Exactly as written, print each of the entries.

....................

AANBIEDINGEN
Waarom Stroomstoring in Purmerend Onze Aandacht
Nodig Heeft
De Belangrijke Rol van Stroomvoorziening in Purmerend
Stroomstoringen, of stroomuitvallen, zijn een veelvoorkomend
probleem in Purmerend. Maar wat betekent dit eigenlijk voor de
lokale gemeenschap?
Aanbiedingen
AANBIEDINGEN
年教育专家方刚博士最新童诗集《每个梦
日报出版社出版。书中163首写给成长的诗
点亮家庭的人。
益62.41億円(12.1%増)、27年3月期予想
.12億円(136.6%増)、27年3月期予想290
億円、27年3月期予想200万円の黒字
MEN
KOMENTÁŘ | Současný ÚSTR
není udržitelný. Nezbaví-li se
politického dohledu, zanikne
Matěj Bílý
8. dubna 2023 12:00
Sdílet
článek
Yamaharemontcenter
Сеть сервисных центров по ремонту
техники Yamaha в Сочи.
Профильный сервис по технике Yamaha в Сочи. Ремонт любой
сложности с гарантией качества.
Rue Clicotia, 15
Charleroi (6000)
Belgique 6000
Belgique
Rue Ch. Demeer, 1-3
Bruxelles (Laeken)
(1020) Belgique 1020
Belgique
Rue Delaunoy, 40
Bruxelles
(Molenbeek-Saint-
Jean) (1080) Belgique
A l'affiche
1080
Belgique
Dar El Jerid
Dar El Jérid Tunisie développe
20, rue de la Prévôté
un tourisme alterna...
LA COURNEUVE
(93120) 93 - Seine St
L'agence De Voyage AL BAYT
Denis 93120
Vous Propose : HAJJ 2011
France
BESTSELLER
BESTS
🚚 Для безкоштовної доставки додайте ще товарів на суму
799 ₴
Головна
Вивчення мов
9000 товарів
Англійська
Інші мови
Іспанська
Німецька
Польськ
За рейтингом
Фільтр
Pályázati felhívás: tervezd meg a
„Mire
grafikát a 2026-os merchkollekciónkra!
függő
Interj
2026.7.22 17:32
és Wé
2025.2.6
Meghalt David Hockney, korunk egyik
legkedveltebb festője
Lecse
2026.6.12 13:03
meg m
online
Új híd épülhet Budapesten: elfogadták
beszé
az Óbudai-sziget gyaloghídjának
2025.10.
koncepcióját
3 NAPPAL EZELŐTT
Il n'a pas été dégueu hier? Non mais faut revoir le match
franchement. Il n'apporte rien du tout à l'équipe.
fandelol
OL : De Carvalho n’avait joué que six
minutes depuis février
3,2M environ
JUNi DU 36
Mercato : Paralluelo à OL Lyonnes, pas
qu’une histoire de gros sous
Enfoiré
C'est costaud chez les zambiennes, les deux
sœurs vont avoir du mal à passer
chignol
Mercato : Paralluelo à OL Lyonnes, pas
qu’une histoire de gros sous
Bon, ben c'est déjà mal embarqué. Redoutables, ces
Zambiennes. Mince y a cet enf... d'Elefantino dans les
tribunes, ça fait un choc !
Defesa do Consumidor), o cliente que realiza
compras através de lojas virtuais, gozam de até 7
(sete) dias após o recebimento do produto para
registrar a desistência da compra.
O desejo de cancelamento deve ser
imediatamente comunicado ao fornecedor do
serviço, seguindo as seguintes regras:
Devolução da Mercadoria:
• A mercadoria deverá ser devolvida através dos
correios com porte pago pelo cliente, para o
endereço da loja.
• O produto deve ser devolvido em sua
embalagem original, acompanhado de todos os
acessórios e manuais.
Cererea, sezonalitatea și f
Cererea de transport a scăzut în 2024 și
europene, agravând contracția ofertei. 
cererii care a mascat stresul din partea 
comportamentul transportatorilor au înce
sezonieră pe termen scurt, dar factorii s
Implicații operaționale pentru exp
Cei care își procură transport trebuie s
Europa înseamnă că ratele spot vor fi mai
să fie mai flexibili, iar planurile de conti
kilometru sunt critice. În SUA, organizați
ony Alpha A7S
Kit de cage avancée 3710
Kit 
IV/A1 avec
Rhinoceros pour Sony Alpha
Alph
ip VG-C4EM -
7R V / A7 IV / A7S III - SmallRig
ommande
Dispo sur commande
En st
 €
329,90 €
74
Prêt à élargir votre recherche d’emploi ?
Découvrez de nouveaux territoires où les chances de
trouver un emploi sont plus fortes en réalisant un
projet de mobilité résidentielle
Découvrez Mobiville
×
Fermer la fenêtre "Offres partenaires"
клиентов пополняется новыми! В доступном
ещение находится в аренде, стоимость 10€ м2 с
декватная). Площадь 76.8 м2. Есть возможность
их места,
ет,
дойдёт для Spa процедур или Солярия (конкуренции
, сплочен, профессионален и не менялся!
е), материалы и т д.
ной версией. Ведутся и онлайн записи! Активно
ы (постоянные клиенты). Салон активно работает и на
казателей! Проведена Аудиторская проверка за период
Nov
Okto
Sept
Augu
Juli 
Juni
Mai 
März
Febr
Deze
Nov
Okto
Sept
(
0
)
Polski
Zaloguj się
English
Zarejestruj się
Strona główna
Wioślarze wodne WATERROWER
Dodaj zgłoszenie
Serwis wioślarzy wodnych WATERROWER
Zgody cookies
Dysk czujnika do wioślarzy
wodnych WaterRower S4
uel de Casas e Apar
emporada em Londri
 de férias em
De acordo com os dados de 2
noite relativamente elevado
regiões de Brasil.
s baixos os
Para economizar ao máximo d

....................

• _RESPONSE_
AANBIEDINGEN
Waarom Stroomstoring in Purmerend Onze Aandacht
Nodig Heeft
De Belangrijke Rol van Stroomvoorziening in Purmerend
Stroomstoringen, of stroomuitvallen, zijn een veelvoorkomend
probleem in Purmerend. Maar wat betekent dit eigenlijk voor de
lokale gemeenschap?
Aanbiedingen
AANBIEDINGEN
年教育专家方刚博士最新童诗集《每个梦
日报出版社出版。书中163首写给成长的诗
点亮家庭的人。
益62.41億円(12.1%増)、27年3月期予想
.12億円(136.6%増)、27年3月期予想290
億円、27年3月期予想200万円の黒字
MEN
KOMENTÁŘ | Současný ÚSTR
není udržitelný. Nezbaví-li se
politického dohledu, zanikne
Matěj Bílý
8. dubna 2023 12:00
Sdílet
článek
Yamaharemontcenter
Сеть сервисных центров по ремонту
техники Yamaha в Сочи.
Профильный сервис по технике Yamaha в Сочи. Ремонт любой
сложности с гарантией качества.
Rue Clicotia, 15
Charleroi (6000)
Belgique 6000
Belgique
Rue Ch. Demeer, 1-3
Bruxelles (Laeken)
(1020) Belgique 1020
Belgique
Rue Delaunoy, 40
Bruxelles
(Molenbeek-Saint-
Jean) (1080) Belgique
A l'affiche
1080
Belgique
Dar El Jerid
Dar El Jérid Tunisie développe
20, rue de la Prévôté
un tourisme alterna...
LA COURNEUVE
(93120) 93 - Seine St
L'agence De Voyage AL BAYT
Denis 93120
Vous Propose : HAJJ 2011
France
BESTSELLER
BESTS
🚚 Для безкоштовної доставки додайте ще товарів на суму
799 ₴
Головна
Вивчення мов
9000 товарів
Англійська
Інші мови
Іспанська
Німецька
Польськ
За рейтингом
Фільтр
Pályázati felhívás: tervezd meg a
„Mire
grafikát a 2026-os merchkollekciónkra!
függő
Interj
2026.7.22 17:32
és Wé
2025.2.6
Meghalt David Hockney, korunk egyik
legkedveltebb festője
Lecse
2026.6.12 13:03
meg m
online
Új híd épülhet Budapesten: elfogadták
beszé
az Óbudai-sziget gyaloghídjának
2025.10.
koncepcióját
3 NAPPAL EZELŐTT
Il n'a pas été dégueu hier? Non mais faut revoir le match
franchement. Il n'apporte rien du tout à l'équipe.
fandelol
OL : De Carvalho n’avait joué que six
minutes depuis février
3,2M environ
JUNi DU 36
Mercato : Paralluelo à OL Lyonnes, pas
qu’une histoire de gros sous
Enfoiré
C'est costaud chez les zambiennes, les deux
sœurs vont avoir du mal à passer
chignol
Mercato : Paralluelo à OL Lyonnes, pas
qu’une histoire de gros sous
Bon, ben c'est déjà mal embarqué. Redoutables, ces
Zambiennes. Mince y a cet enf... d'Elefantino dans les
tribunes, ça fait un choc !
Defesa do Consumidor), o cliente que realiza
compras através de lojas virtuais, gozam de até 7
(sete) dias após o recebimento do produto para
registrar a desistência da compra.
O desejo de cancelamento deve ser
imediatamente comunicado ao fornecedor do
serviço, seguindo as seguintes regras:
Devolução da Mercadoria:
• A mercadoria deverá ser devolvida através dos
correios com porte pago pelo cliente, para o
endereço da loja.
• O produto deve ser devolvido em sua
embalagem original, acompanhado de todos os
acessórios e manuais.
Cererea, sezonalitatea și f
Cererea de transport a scăzut în 2024 și
europene, agravând contracția ofertei. 
cererii care a mascat stresul din partea 
comportamentul transportatorilor au înce
sezonieră pe termen scurt, dar factorii s
Implicații operaționale pentru exp
Cei care își procură transport trebuie s
Europa înseamnă că ratele spot vor fi mai
să fie mai flexibili, iar planurile de conti
kilometru sunt critice. În SUA, organizați
ony Alpha A7S
Kit de cage avancée 3710
Kit 
IV/A1 avec
Rhinoceros pour Sony Alpha
Alph
ip VG-C4EM -
7R V / A7 IV / A7S III - SmallRig
ommande
Dispo sur commande
En st
 €
329,90 €
74
Prêt à élargir votre recherche d’emploi ?
Découvrez de nouveaux territoires où les chances de
trouver un emploi sont plus fortes en réalisant un
projet de mobilité résidentielle
Découvrez Mobiville
×
Fermer la fenêtre "Offres partenaires"
клиентов пополняется новыми! В доступном
ещение находится в аренде, стоимость 10€ м2 с
декватная). Площадь 76.8 м2. Есть возможность
их места,
ет,
дойдёт для Spa процедур или Солярия (конкуренции
, сплочен, профессионален и не менялся!
е), материалы и т д.
ной версией. Ведутся и онлайн записи! Активно
ы (постоянные клиенты). Салон активно работает и на
казателей! Проведена Аудиторская проверка за период
Nov
Okto
Sept
Augu
Juli 
Juni
Mai 
März
Febr
Deze
Nov
Okto
Sept
(
0
)
Polski
Zaloguj się
English
Zarejestruj się
Strona główna
Wioślarze wodne WATERROWER
Dodaj zgłoszenie
Serwis wioślarzy wodnych WATERROWER
Zgody cookies
Dysk czujnika do wioślarzy
wodnych WaterRower S4
uel de Casas e Apar
emporada em Londri
 de férias em
De acordo com os dados de 2
noite relativamente elevado
regiões de Brasil.
s baixos os
Para economizar ao máximo d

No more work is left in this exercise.